TASK ITEM: Restate word for word the section of the entries that opens at the line containing "Factor in import and sorting costs when" and closes at the line containing "recommended compound for insulati", both lines kept, pictures dropped.

*** DATA FOR ANALYSIS ***

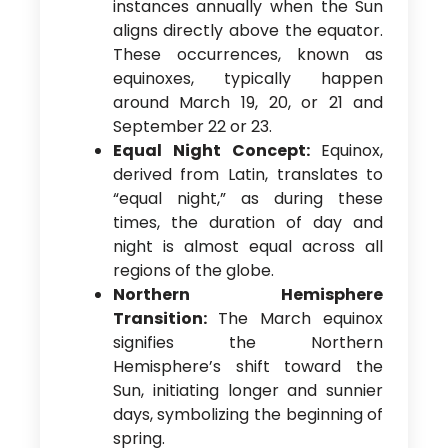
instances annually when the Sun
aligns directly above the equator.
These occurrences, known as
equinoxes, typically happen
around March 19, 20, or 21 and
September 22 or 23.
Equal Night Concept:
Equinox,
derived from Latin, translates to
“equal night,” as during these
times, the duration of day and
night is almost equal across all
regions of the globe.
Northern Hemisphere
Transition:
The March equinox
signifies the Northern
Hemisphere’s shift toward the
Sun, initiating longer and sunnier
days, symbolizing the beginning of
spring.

*** End of DATA FOR ANALYSIS ***
*** DATA FOR ANALYSIS ***

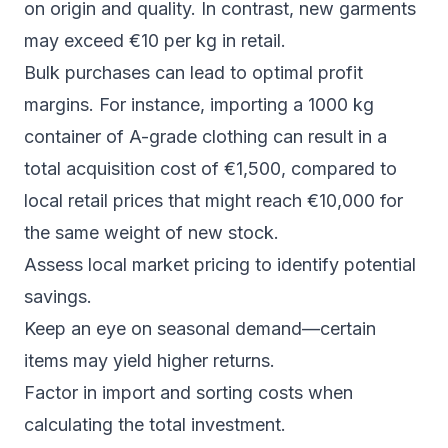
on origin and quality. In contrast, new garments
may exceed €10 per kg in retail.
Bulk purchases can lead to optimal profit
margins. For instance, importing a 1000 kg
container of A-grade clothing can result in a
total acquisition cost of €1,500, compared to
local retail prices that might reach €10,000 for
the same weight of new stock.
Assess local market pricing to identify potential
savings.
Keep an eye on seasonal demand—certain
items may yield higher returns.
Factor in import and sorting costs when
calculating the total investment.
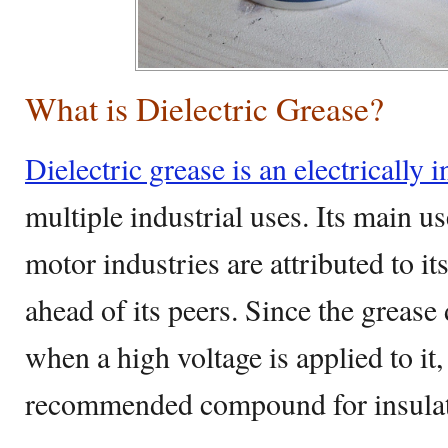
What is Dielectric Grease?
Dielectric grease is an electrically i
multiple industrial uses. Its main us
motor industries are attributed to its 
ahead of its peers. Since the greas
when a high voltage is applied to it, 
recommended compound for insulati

*** End of DATA FOR ANALYSIS ***
*** DATA FOR ANALYSIS ***

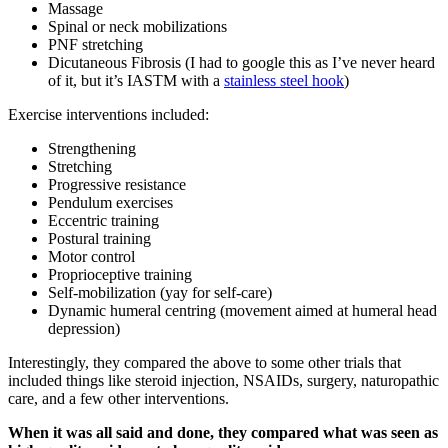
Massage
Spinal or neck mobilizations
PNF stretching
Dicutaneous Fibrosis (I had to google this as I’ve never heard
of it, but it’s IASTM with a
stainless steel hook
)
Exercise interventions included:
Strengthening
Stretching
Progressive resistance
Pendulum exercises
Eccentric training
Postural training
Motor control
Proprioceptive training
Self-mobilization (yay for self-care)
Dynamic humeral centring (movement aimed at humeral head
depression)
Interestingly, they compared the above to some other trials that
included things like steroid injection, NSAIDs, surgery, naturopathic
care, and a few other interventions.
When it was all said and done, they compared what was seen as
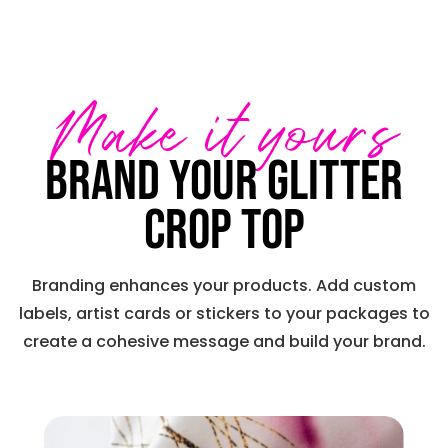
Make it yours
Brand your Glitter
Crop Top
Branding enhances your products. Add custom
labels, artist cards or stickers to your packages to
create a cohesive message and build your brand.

*** End of DATA FOR ANALYSIS ***

ANSWER SECTION:
Factor in import and sorting costs when
calculating the total investment.
What is Dielectric Grease?
Dielectric grease is an electrically i
multiple industrial uses. Its main us
motor industries are attributed to its 
ahead of its peers. Since the greas
when a high voltage is applied to it, 
recommended compound for insulati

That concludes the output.